Brown, who is the Democratic nominee for governor, said in a separate filing that there was no reason for the 9th Circuit to grant the emergency stay request because state and local agencies would suffer no harm by being required to sanction same-sex marriages. County clerks across the state already are gearing up to do so next week, he said.

The swiftly drafted legal papers came in response to efforts by same-sex marriage opponents to get the 9th U.S. Court of Appeals to block a lower court judge’s ruling striking down Proposition 8 as unconstitutional from taking effect this week. If the 9th Circuit refuses to intervene, it would clear the way for same-sex couples to marry starting after the close of business Wednesday, Aug. 18.

Protect Marriage, the coalition of religious and conservative groups that sponsored Proposition 8, has appealed U.S. District Judge Vaughn Walker’s Aug. 4 ruling that found the voter-approved law unconstitutional. After Walker said on Thursday, Aug. 12 that he planned to finalize his ruling on Wednesday at 5 p.m., the group’s lawyers asked the 9th Circuit to prevent any gay marriages while the appeal is pending.

They argued the appeals court should grant an emergency stay “to avoid the confusion and irreparable injury that would flow from the creation of a class of purported same-sex marriages.”

Depending on how the 9th Circuit rules, same-sex couples could get married in California as early as next week or they would have to wait while the appeal works its way through the court and potentially the U.S. Supreme Court as well.

Walker, however, has expressed doubts over whether Protect Marriage has the right to challenge his ruling if neither the attorney general nor the governor elect to do so. Both officials refused to defend Proposition 8 in Walker’s court and have since said they see no reason why gay couples should not be able to get married now.

Although he allowed the group to intervene in the trial, the judge said the appellate court would have to make its own determination that same-sex marriage opponents would be injured if gay couples could wed, a claim Walker explicitly dismissed in his decision invalidating Proposition 8.
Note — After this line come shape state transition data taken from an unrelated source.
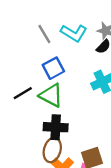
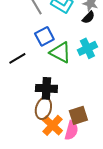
green triangle: (51, 95) -> (60, 52), moved

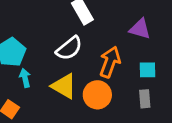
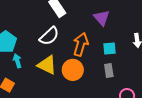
purple triangle: (140, 29) -> (102, 18), turned 36

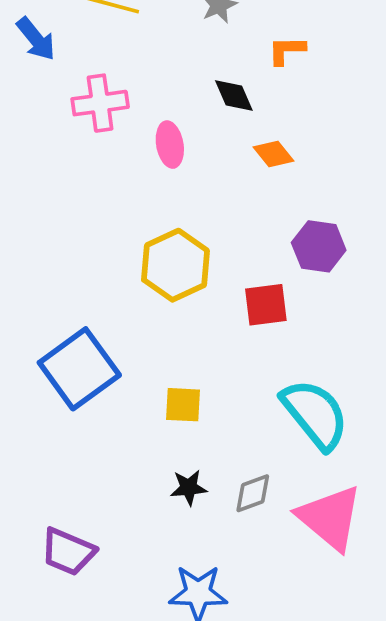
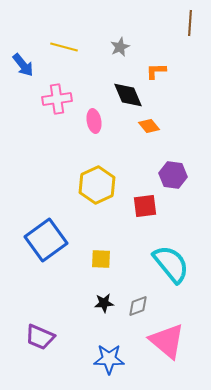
black diamond: (234, 96) -> (128, 95), size x1.4
pink triangle: (330, 518) -> (167, 341), moved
The ban’s backers addressed the potential for such a roadblock in their emergency stay request, saying California’s strong citizen initiative law permits ballot measure proponents to defend their interests if state officials will not.

“Proponents may directly assert the state’s interest in defending the constitutionality of its laws, an interest that is indisputably sufficient to confer appellate standing,” they said.

Theodore Boutrous, a lawyer with the legal team representing same-sex couples, said that keeping Protect Marriage from moving forward with an appeal was not necessarily the top priority of the plaintiffs.

“We believe that Chief Judge Walker’s ruling last week on the merits provides a powerful record on appeal, and we want the appellate courts to address the merits of Proposition 8,” Boutrous said. “The standing issue that Chief Judge Walker identified provides another potential weapon in our arsenal that will be part of the appellate arguments.”

California voters passed Proposition 8 as a state constitutional amendment in November 2008, five months after the California Supreme Court legalized same-sex unions and an estimated 18,000 same-sex couples already had married.

Five states — Massachusetts, Connecticut, Vermont, New Hampshire and Iowa — and the District of Columbia have legalized same-sex marriage. New York and Maryland recognize those marriages even though same-sex couples can’t wed within their borders. However, the federal government doesn’t recognize same-sex marriage, nor do the vast majority of states.